The company pulls in health data from multiple sources, then turns it into something actionable
One of the largest problem facing the healthcare system in the United States is inefficientcy. In this country alone we waste between $700 billion and $1 trillion a year. That adds up to 30 cents out of every dollar spent. It's pretty crazy.
Healthcare data warehousing and analytics company Health Catalyst is solving this problem by helping healthcare providers gain better access to data, pinpoint where their problems are and then turn that data into actionable intelligence.
The company announced on Tuesday that it has raised a new $70 million round led by existing investor Norwest Venture Partners, with contributions from other existing investors Sequoia Capital, Kaiser Permanente Ventures, Sorenson Capital, CHV Capital (an Indiana University Health Company) and Partners HealthCare.
Health Catalyst had previously raised around $95 million, most recently a $41 million round in January of 2014. This latest round brings its total funding to around $165 million.
The Salt Lake City-based Health Catalyst creates software for hospitals manage their processes. The company has two product lines: it provides data warehousing, pulling in data from dozens of sources, such as labs and patient satifsation surveys. It then provides analytics and outcomes to help healthcare organizations of all sizes improve the clinical, financial, and operational reporting and analysis needed for population health and accountable care.
"Organizations need a way of accessing data, and only though a comprensive data platform can they pinpoint inefficiencoes," Dan Burton, CEO of Health Catalyst, told me in an interview. "Our data warehouse is flexible and agile, much more so than what has traditionally been available."
So far the company has 60 analytics apps available for its customers, and they provide two separate functions.
First, there are the ones that are "veritcally oriented," which allow an organization to take a population of patients, and see what areas of care are most needed. So, for example, heart failure may be highlighted asan area where inefficient care if being given, so Health Catalyst has a suite of apps designed for heart failure that are clinically oriented, and will point out specific improvements that can be made to improve both clinical and financial outcomes.
Then there are ,"horizontally focused" apps, which are workflow analyitcs apps. These apps can see areas where organizations are being inefficient, and where there is variation from the best known practices. They can measure impact, and highlight what should change, to allow organizations to see change over time.
There have been numerous case studies done, which show the amount of time and money that healthcare organizations have been able to save by using Health Catalyst.
One organization said it has been using the platform for 18 months, and in that time has seen the patient population increased by 37% with a steady increase in compliance.

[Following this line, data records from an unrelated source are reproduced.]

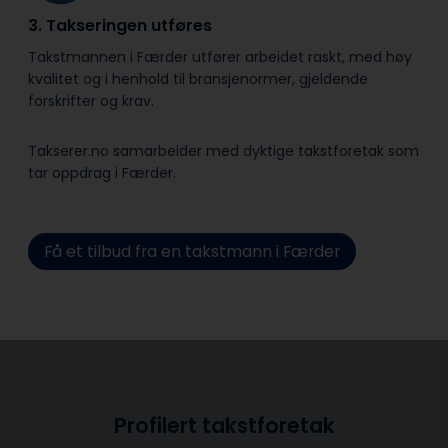
3. Takseringen utføres
Takstmannen i Færder utfører arbeidet raskt, med høy
kvalitet og i henhold til bransje­normer, gjeldende
forskrifter og krav.
Takserer.no samarbeider med dyktige takstforetak som
tar oppdrag i Færder.
Få et tilbud fra en takstmann i Færder
Profilert takstforetak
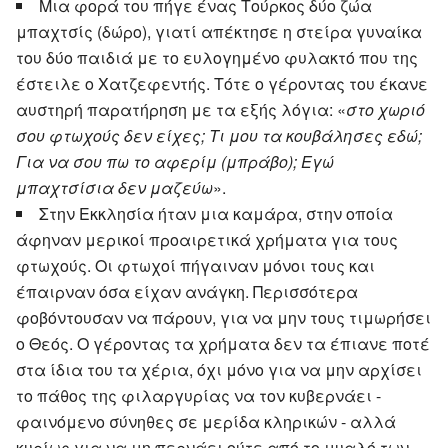
Μια φορά του πήγε ένας Τούρκος δύο ζώα
μπαχτσίς (δώρο), γιατί απέκτησε η στείρα γυναίκα
του δύο παιδιά με το ευλογημένο φυλακτό που της
έστειλε ο Χατζεφεντής. Τότε ο γέροντας του έκανε
αυστηρή παρατήρηση με τα εξής λόγια: «
στο χωριό
σου φτωχούς δεν είχες; Τι μου τα κουβάλησες εδώ;
Για να σου πω το αφερίμ (μπράβο); Εγώ
μπαχτσίσια δεν μαζεύω
».
Στην Εκκλησία ήταν μια καμάρα, στην οποία
άφηναν μερικοί προαιρετικά χρήματα για τους
φτωχούς. Οι φτωχοί πήγαιναν μόνοι τους και
έπαιρναν όσα είχαν ανάγκη. Περισσότερα
φοβόντουσαν να πάρουν, για να μην τους τιμωρήσει
ο Θεός. Ο γέροντας τα χρήματα δεν τα έπιανε ποτέ
στα ίδια του τα χέρια, όχι μόνο για να μην αρχίσει
το πάθος της φιλαργυρίας να τον κυβερνάει -
φαινόμενο σύνηθες σε μερίδα κληρικών - αλλά
κυρίως για να μη περνάει ούτε από το μυαλό των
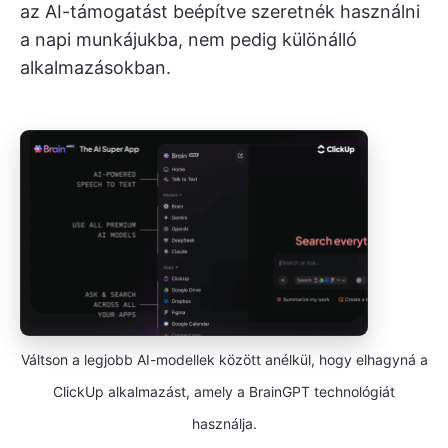
az AI-támogatást beépítve szeretnék használni
a napi munkájukba, nem pedig különálló
alkalmazásokban.
Váltson a legjobb AI-modellek között anélkül, hogy elhagyná a
ClickUp alkalmazást, amely a BrainGPT technológiát
használja.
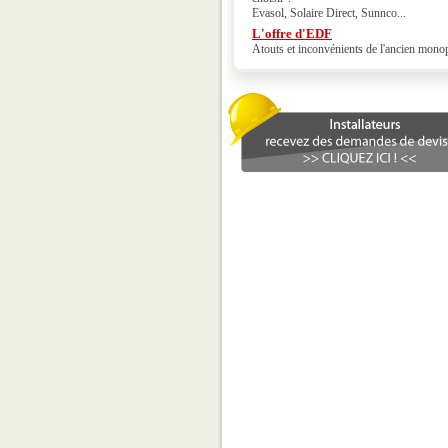
Evasol, Solaire Direct, Sunnco...
L'offre d'EDF
Atouts et inconvénients de l'ancien mono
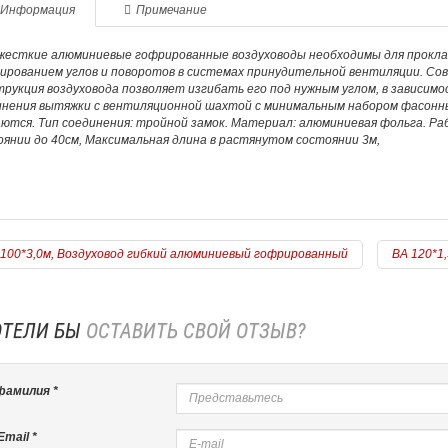
Информация
Примечание
жесткие алюминиевые гофрированные воздуховоды необходимы для прокла
ированием углов и поворотов в системах принудительной вентиляции. Сов
рукция воздуховода позволяет изгибать его под нужным углом, в зависим
инения вытяжки с вентиляционной шахтой с минимальным набором фасонны
ются. Тип соединения: тройной замок. Материал: алюминиевая фольга. Раб
янии до 40см, Максимальная длина в растянутом состоянии 3м,
=======================
100*3,0м, Воздуховод гибкий алюминиевый гофрированный
ВА 120*1
ОТЕЛИ БЫ
ОСТАВИТЬ СВОЙ ОТЗЫВ?
фамилия *
mail *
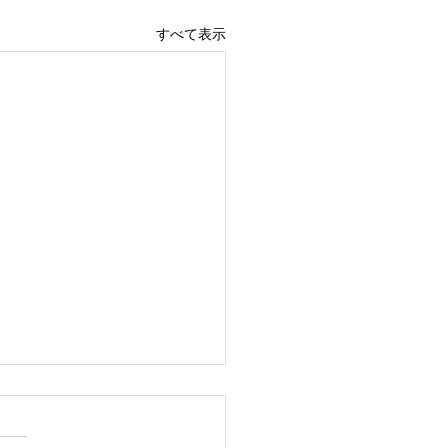
すべて表示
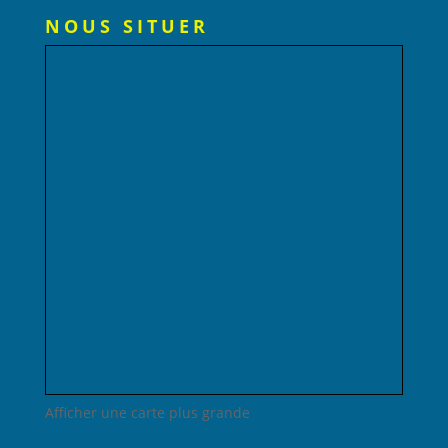
NOUS SITUER
Afficher une carte plus grande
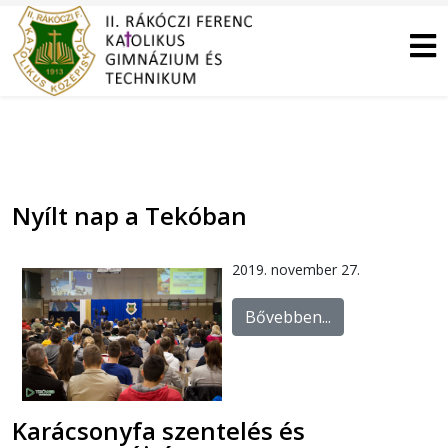
Nyílt nap a Tekóban
2019. november 27.
Bővebben...
Karácsonyfa szentelés és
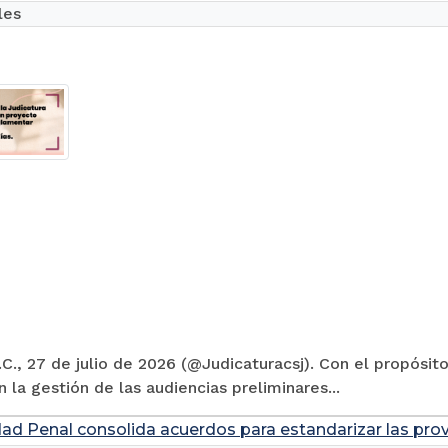
les
C., 27 de julio de 2026 (@Judicaturacsj). Con el propósito
en la gestión de las audiencias preliminares...
dad Penal consolida acuerdos para estandarizar las prov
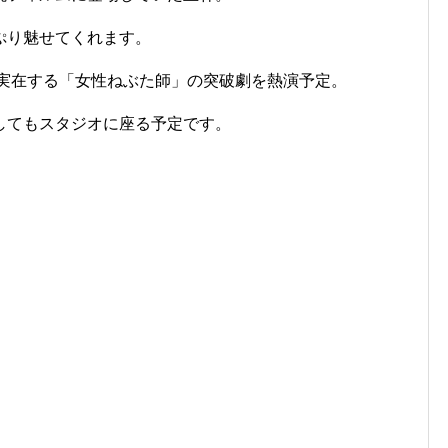
ぷり魅せてくれます。
に実在する「女性ねぶた師」の突破劇を熱演予定。
してもスタジオに座る予定です。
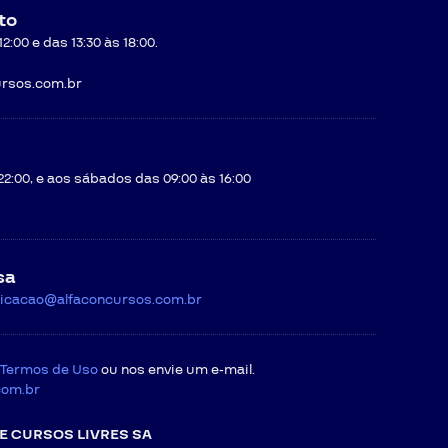
to
:00 e das 13:30 às 18:00.
rsos.com.br
22:00, e aos sábados das 09:00 às 16:00
sa
icacao@alfaconcursos.com.br
Termos de Uso
ou nos envie um e-mail.
com.br
E CURSOS LIVRES SA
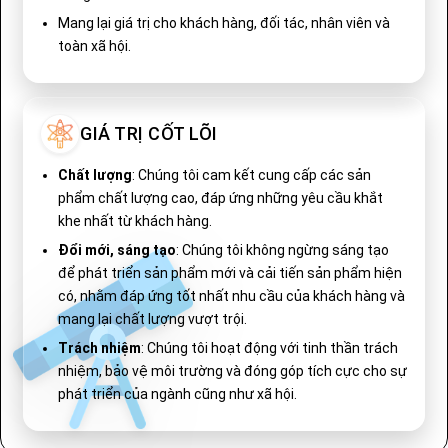
Mang lại giá trị cho khách hàng, đối tác, nhân viên và
toàn xã hội.
GIÁ TRỊ CỐT LÕI
Chất lượng
: Chúng tôi cam kết cung cấp các sản
phẩm chất lượng cao, đáp ứng những yêu cầu khắt
khe nhất từ khách hàng.
Đổi mới, sáng tạo
: Chúng tôi không ngừng sáng tạo
để phát triển sản phẩm mới và cải tiến sản phẩm hiện
có, nhằm đáp ứng tốt nhất nhu cầu của khách hàng và
mang lại chất lượng vượt trội.
Trách nhiệm
: Chúng tôi hoạt động với tinh thần trách
nhiệm, bảo vệ môi trường và đóng góp tích cực cho sự
phát triển của ngành cũng như xã hội.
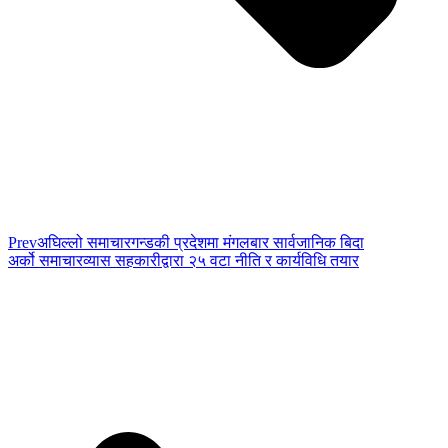
Prev
अघिल्लो समाचार
गन्डकी प्रदेशमा मंगलबार सार्वजानिक बिदा
अर्को समाचार
व्यास सहकारीद्वारा २५ वटा नीति र कार्यविधि तयार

Seasonally adjusted flu immunization went up by 28%, cancer screenings went up 14%, and pneumococcal immunization went up by 6%.
The company is so confident in its ability to help these organizations that is has chosen to enter into shared risk contracts, where is puts up all of its profitablity in order to ensure that its customers achieve improvements.
"We hope that other health systems will do so also," said Burton.
Unlike other tech companies that have built data warehouse outside of the healthcare space, like IBM and Oracle, Health Catalyst is flexible an agile in a way that those other services are not, Burton said.
And while major EMR players, which seeking to expand footprint to data warehouse and analyitcs, are also competitiors, they have a lack of expertise in bringing in data from other surces. Health Catalyst has already built and invested in automation of those processess, said Burton.
The company will use the new funding to develop another 60 apps, on top of the 60 is already provides. It will also use the funding for "specific strategic acquisition opportunities,"Burton said, which could mean companies, or could come in the form of intellectual property.
Earlier this year, Health Catalyst purchased IP from Allina Health for $108 million. Allina will send its data warehousing and analytics to Health Catalyst, while in return it gets full subscription rights to Health Catalyst’s tech, and an equity stake in the company.
Founded seven years ago, Health Catalyst supports approximately 200 hospotals, 2,000 clinics and 50 million patients, including Stanford Hospital & Clinics, as well as health organizations, such as Allina Health, Indiana University Health, and MutliCare Health System.